To be fair, he doesn't need city cash to impose his rent freeze -- but that will only cover roughly a million rent-stabilized units, and imposes costs he doesn't want to face: pushing up rents on market-rate apartments, ensuring decay in buildings that get hit hard by the freeze, risking that the US Supreme Court will toss the rent laws altogether once he's made the system so nakedly political.
Of course, his biggest freebie is no-fee universal child care, which his campaign's dodgy "calculator" widget says will save parents $22,000 a year for just one child.
But if it takes off, it'll cost even more than the $6 billion a year he estimates, since city day-care already pays workers as unionized teachers -- meaning six-figure salaries, vastly above what "normal" day care centers can pay.
And if he's dropping the ages covered below the current 3-K programs, he's inviting more trouble: Caring for infants and toddlers still in diapers is vastly more labor-intensive, if you're to have any quality standards at all.
But that's just half the story.
Zoh's fantasy math also ignores the grim fact that city spending outpaces revenue now; the first thing he'll have to do as mayor is close budget gaps estimated at $17 billion over his first three years, which is sure to be exacerbated by federal cuts.
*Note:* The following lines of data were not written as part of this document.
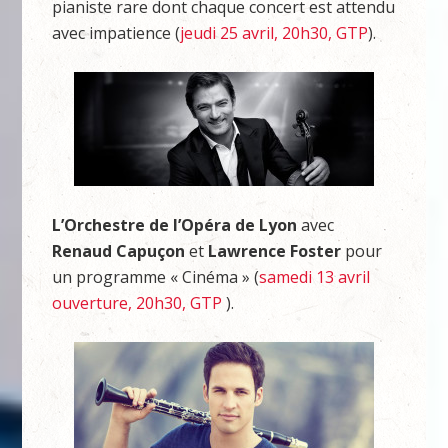
pianiste rare dont chaque concert est attendu
avec impatience (
jeudi 25 avril, 20h30, GTP
).
L’Orchestre de l’Opéra de Lyon
avec
Renaud Capuçon
et
Lawrence Foster
pour
un programme « Cinéma » (
samedi 13 avril
ouverture, 20h30, GTP
).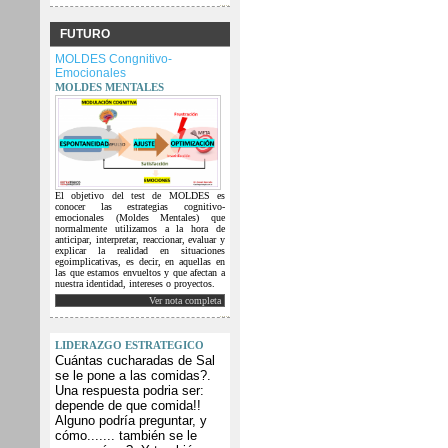
FUTURO
MOLDES Congnitivo-
Emocionales
MOLDES MENTALES
El objetivo del test de MOLDES es
conocer las estrategias cognitivo-
emocionales (Moldes Mentales) que
normalmente utilizamos a la hora de
anticipar, interpretar, reaccionar, evaluar y
explicar la realidad en situaciones
egoimplicativas, es decir, en aquellas en
las que estamos envueltos y que afectan a
nuestra identidad, intereses o proyectos.
Ver nota completa
LIDERAZGO ESTRATEGICO
Cuántas cucharadas de Sal
se le pone a las comidas?.
Una respuesta podria ser:
depende de que comida!!
Alguno podría preguntar, y
cómo....... también se le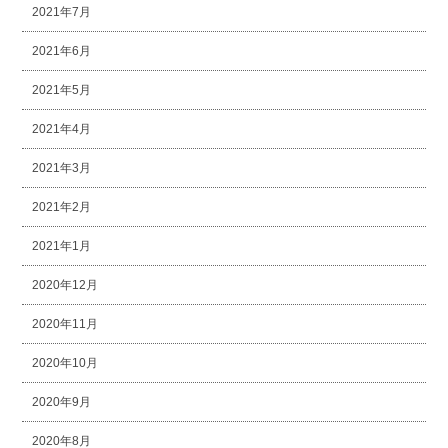
2021年7月
2021年6月
2021年5月
2021年4月
2021年3月
2021年2月
2021年1月
2020年12月
2020年11月
2020年10月
2020年9月
2020年8月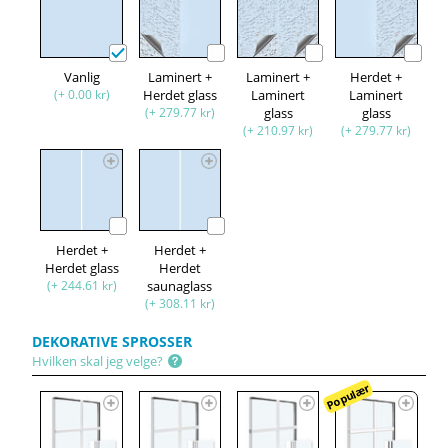
Vanlig
Laminert +
Laminert +
Herdet +
(+ 0.00 kr)
Herdet glass
Laminert
Laminert
(+ 279.77 kr)
glass
glass
(+ 210.97 kr)
(+ 279.77 kr)
Herdet +
Herdet +
Herdet glass
Herdet
(+ 244.61 kr)
saunaglass
(+ 308.11 kr)
DEKORATIVE SPROSSER
Hvilken skal jeg velge?
Populær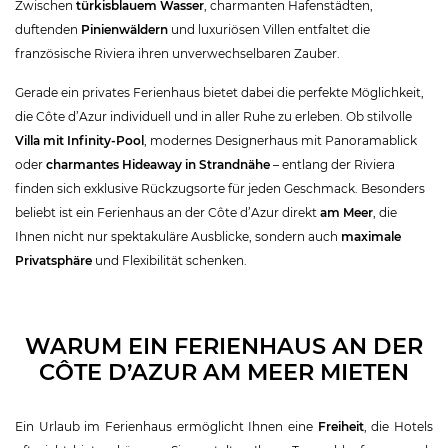
Zwischen
türkisblauem Wasser
, charmanten Hafenstädten,
duftenden
Pinienwäldern
und luxuriösen Villen entfaltet die
französische Riviera ihren unverwechselbaren Zauber.
Gerade ein privates Ferienhaus bietet dabei die perfekte Möglichkeit,
die Côte d’Azur individuell und in aller Ruhe zu erleben. Ob stilvolle
Villa mit Infinity-Pool
, modernes Designerhaus mit Panoramablick
oder
charmantes Hideaway in Strandnähe
– entlang der Riviera
finden sich exklusive Rückzugsorte für jeden Geschmack. Besonders
beliebt ist ein Ferienhaus an der Côte d’Azur direkt
am Meer
, die
Ihnen nicht nur spektakuläre Ausblicke, sondern auch
maximale
Privatsphäre
und Flexibilität schenken.
WARUM EIN FERIENHAUS AN DER
CÔTE D’AZUR AM MEER MIETEN
Ein Urlaub im Ferienhaus ermöglicht Ihnen eine
Freiheit
, die Hotels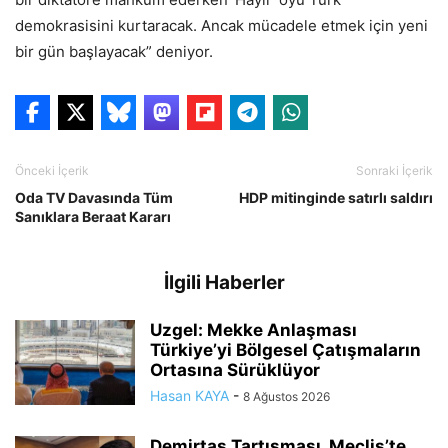
demokrasisini kurtaracak. Ancak mücadele etmek için yeni
bir gün başlayacak” deniyor.
Önceki İçerik
Sonraki İçerik
Oda TV Davasında Tüm
HDP mitinginde satırlı saldırı
Sanıklara Beraat Kararı
İlgili Haberler
Uzgel: Mekke Anlaşması
Türkiye’yi Bölgesel Çatışmaların
Ortasına Sürüklüyor
Hasan KAYA
-
8 Ağustos 2026
Demirtaş Tartışması, Meclis’te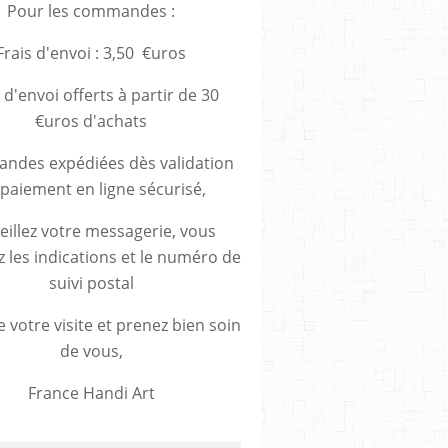
Pour les commandes :
Frais d'envoi : 3,50 €uros
 d'envoi offerts à partir de 30
€uros d'achats
des expédiées dès validation
paiement en ligne sécurisé,
eillez votre messagerie, vous
z les indications et le numéro de
suivi postal
 votre visite et prenez bien soin
de vous,
France Handi Art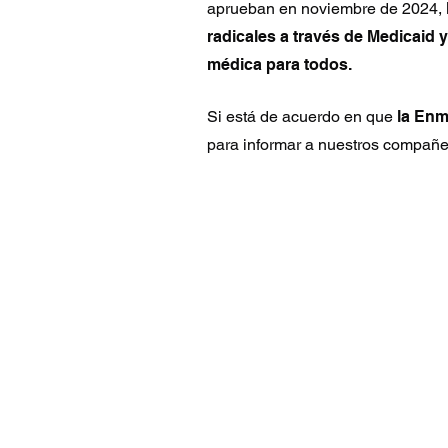
aprueban en noviembre de 2024,
radicales a través de Medicaid
médica para todos.
Si está de acuerdo en que
la En
para informar a nuestros compañe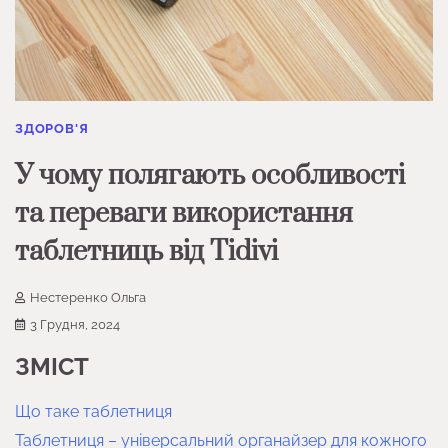
ЗДОРОВ'Я
У чому полягають особливості
та переваги використання
таблетниць від Tidivi
Нестеренко Ольга
3 Грудня, 2024
ЗМІСТ
Що таке таблетниця
Таблетниця – універсальний органайзер для кожного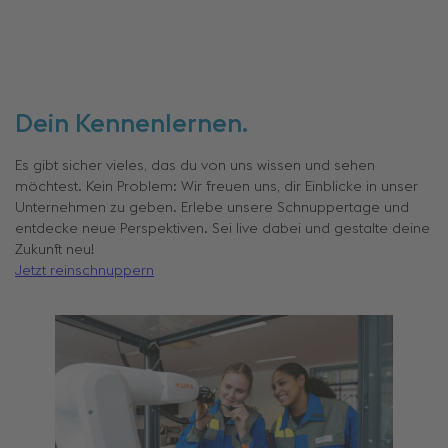
Dein Kennenlernen.
Es gibt sicher vieles, das du von uns wissen und sehen
möchtest. Kein Problem: Wir freuen uns, dir Einblicke in unser
Unternehmen zu geben. Erlebe unsere Schnuppertage und
entdecke neue Perspektiven. Sei live dabei und gestalte deine
Zukunft neu!
Jetzt reinschnuppern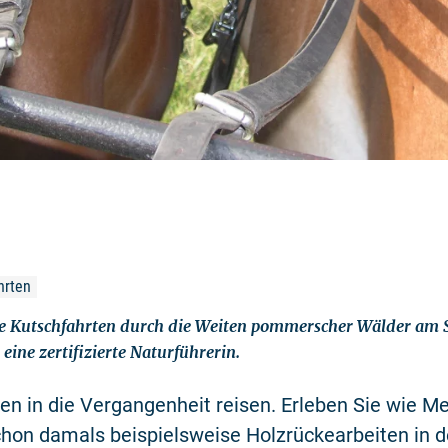
hrten
 Kutschfahrten durch die Weiten pommerscher Wälder am St
 eine zertifizierte Naturführerin.
en in die Vergangenheit reisen. Erleben Sie wie M
chon damals beispielsweise Holzrückearbeiten in 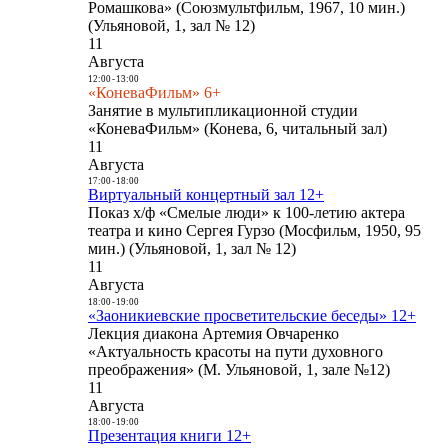
Ромашкова» (Союзмультфильм, 1967, 10 мин.)
(Ульяновой, 1, зал № 12)
11
Августа
12:00
-
13:00
«КоневаФильм» 6+
Занятие в мультипликационной студии
«КоневаФильм» (Конева, 6, читальный зал)
11
Августа
17:00
-
18:00
Виртуальный концертный зал 12+
Показ х/ф «Смелые люди» к 100-летию актера
театра и кино Сергея Гурзо (Мосфильм, 1950, 95
мин.) (Ульяновой, 1, зал № 12)
11
Августа
18:00
-
19:00
«Заоникиевские просветительские беседы» 12+
Лекция диакона Артемия Овчаренко
«Актуальность красоты на пути духовного
преображения» (М. Ульяновой, 1, зале №12)
11
Августа
18:00
-
19:00
Презентация книги 12+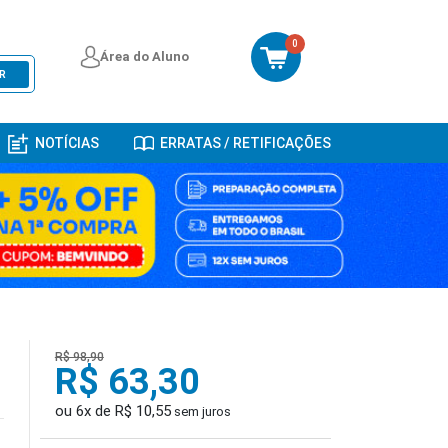
0
Área do Aluno
R
NOTÍCIAS
ERRATAS / RETIFICAÇÕES
R$ 98,90
R$ 63,30
ou 6x de R$ 10,55
sem juros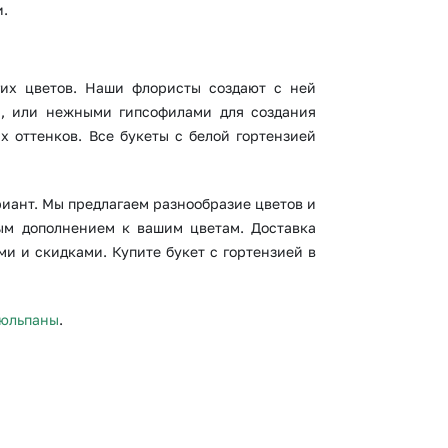
и.
гих цветов. Наши флористы создают с ней
и, или нежными гипсофилами для создания
х оттенков. Все букеты с белой гортензией
риант. Мы предлагаем разнообразие цветов и
ым дополнением к вашим цветам. Доставка
ми и скидками. Купите букет с гортензией в
тюльпаны
.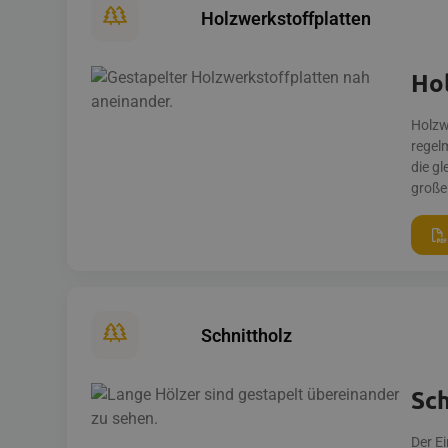
Holzwerkstoffplatten
Ho
Holzw
regel
die g
große
Schnittholz
Sch
Der E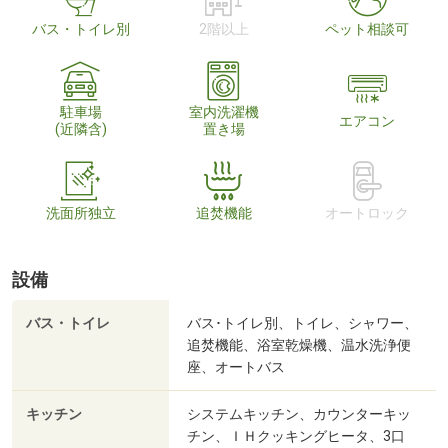
バス・トイレ別
2階以上
ペット相談可
駐車場
室内洗濯機
エアコン
(近隣含)
置き場
洗面所独立
追焚機能
オートロック
設備
バス・トイレ
バス･トイレ別、トイレ、シャワー、
追焚機能、浴室乾燥機、温水洗浄便
座、オートバス
キッチン
システムキッチン、カウンターキッ
チン、ＩＨクッキングヒータ、3口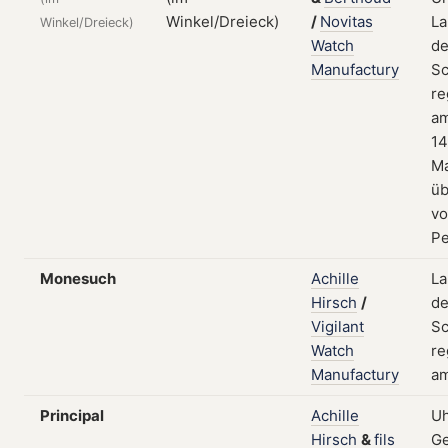
/
Novitas
La
Winkel/Dreieck)
Watch
de
Manufactury
Sc
re
a
14
M
üb
v
Pe
Monesuch
Achille
La
Hirsch
/
de
Vigilant
Sc
Watch
re
Manufactury
am
Principal
Achille
Uh
Hirsch
&
fils
Ge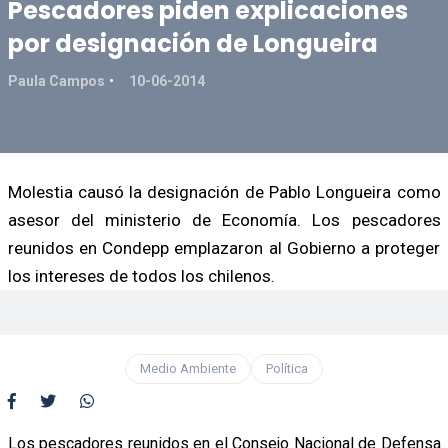
Pescadores piden explicaciones
por designación de Longueira
Paula Campos
10-06-2014
Molestia causó la designación de Pablo Longueira como
asesor del ministerio de Economía. Los pescadores
reunidos en Condepp emplazaron al Gobierno a proteger
los intereses de todos los chilenos.
Medio Ambiente
Política
Los pescadores reunidos en el Consejo Nacional de Defensa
Mamdani's vowed to confront President Donald Trump, not sweet-talk him into reversing those savings.
Making life in the Big Apple more affordable is a fantastic goal, and Mamdani showed real smarts in adopting it as his campaign centerpiece.
It's too bad that he's put zero thought into how he can actually deliver on most of his agenda, but his only priority now is getting elected -- and on that front, fantasy math is working great so far.